Esta mudança de situação também se expressou em uma tendência crescente da luta de classes, que em 2019 alcançou seu nível mais alto em décadas com greves de fábricas automotrizes e de professores. Essa tendência continuou inclusive em plena pandemia, com as lutas de trabalhadores precários “essenciais” por medidas sanitárias.
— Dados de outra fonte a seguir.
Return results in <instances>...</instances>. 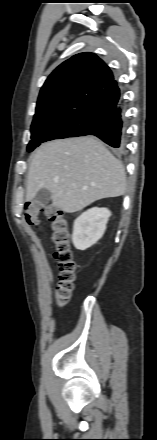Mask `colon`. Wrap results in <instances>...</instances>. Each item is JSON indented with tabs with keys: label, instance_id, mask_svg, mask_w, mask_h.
<instances>
[{
	"label": "colon",
	"instance_id": "obj_1",
	"mask_svg": "<svg viewBox=\"0 0 157 440\" xmlns=\"http://www.w3.org/2000/svg\"><path fill=\"white\" fill-rule=\"evenodd\" d=\"M43 215L48 219L50 237L56 248L54 256L59 266L56 296L58 306L63 307L72 295L76 269L70 249L69 221L65 213L53 205L38 201L25 204V219L30 226L37 228Z\"/></svg>",
	"mask_w": 157,
	"mask_h": 440
}]
</instances>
A frustração com Sanders, que foi de prometer uma “revolução política” a apoiar Biden (e antes apoiar Hillary Clinton) e a estratégia falida do DSA (Socialistas Democratas da América), o partido que atraiu para suas fileiras milhares de jovens mas atuou como colateral do Partido Democrata, faz urgente e concreta a conclusão de que é necessário um verdadeiro terceiro partido da classe trabalhadores e dos setores oprimidos, que possa organizar de forma consciente a luta contra o racismo, o capitalismo e o Estado imperialista norte americano e que se proponha lutar pelo socialismo. Em si mesmo, este fenômeno político penderia a balança a favor dos explorados a nível internacional.

Publicado originalmente no La Izquierda Diario.